(Page images and extracted text)
● ● ●

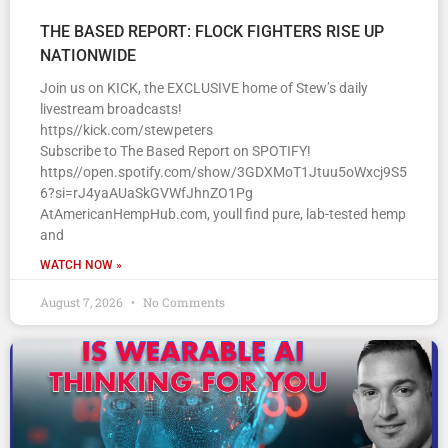
THE BASED REPORT: FLOCK FIGHTERS RISE UP
NATIONWIDE
Join us on KICK, the EXCLUSIVE home of Stew’s daily
livestream broadcasts!
https//kick.com/stewpeters
Subscribe to The Based Report on SPOTIFY!
https//open.spotify.com/show/3GDXMoT1Jtuu5oWxcj9S5
6?si=rJ4yaAUaSkGVWfJhnZO1Pg
AtAmericanHempHub.com, youll find pure, lab-tested hemp
and
WATCH NOW »
August 7, 2026
No Comments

● ● ●

(Exercise details):
All entries above are to be reproduced exactly, with no pictures.

(Response box):
THE BASED REPORT: FLOCK FIGHTERS RISE UP
NATIONWIDE
Join us on KICK, the EXCLUSIVE home of Stew’s daily
livestream broadcasts!
https//kick.com/stewpeters
Subscribe to The Based Report on SPOTIFY!
https//open.spotify.com/show/3GDXMoT1Jtuu5oWxcj9S5
6?si=rJ4yaAUaSkGVWfJhnZO1Pg
AtAmericanHempHub.com, youll find pure, lab-tested hemp
and
WATCH NOW »
August 7, 2026
No Comments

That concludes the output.